(Given data)

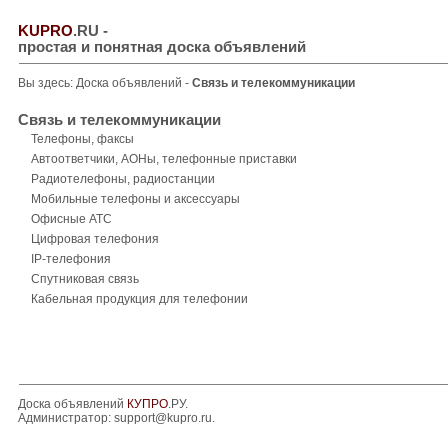
KUPRO
.RU
-
простая и понятная доска объявлений
Вы здесь:
Доска объявлений
-
Связь и телекоммуникации
Связь и телекоммуникации
Телефоны, факсы
Автоответчики, АОНы, телефонные приставки
Радиотелефоны, радиостанции
Мобильные телефоны и аксессуары
Офисные АТС
Цифровая телефония
IP-телефония
Спутниковая связь
Кабельная продукция для телефонии
Доска объявлений
КУПРО
.РУ.
Администратор:
support@kupro.ru
.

(End Given data)

### Work order
Copy the listing exactly. Any image in it stays out of the copy.

### Answer to this task
KUPRO
.RU
-
простая и понятная доска объявлений
Вы здесь:
Доска объявлений
-
Связь и телекоммуникации
Связь и телекоммуникации
Телефоны, факсы
Автоответчики, АОНы, телефонные приставки
Радиотелефоны, радиостанции
Мобильные телефоны и аксессуары
Офисные АТС
Цифровая телефония
IP-телефония
Спутниковая связь
Кабельная продукция для телефонии
Доска объявлений
КУПРО
.РУ.
Администратор:
support@kupro.ru
.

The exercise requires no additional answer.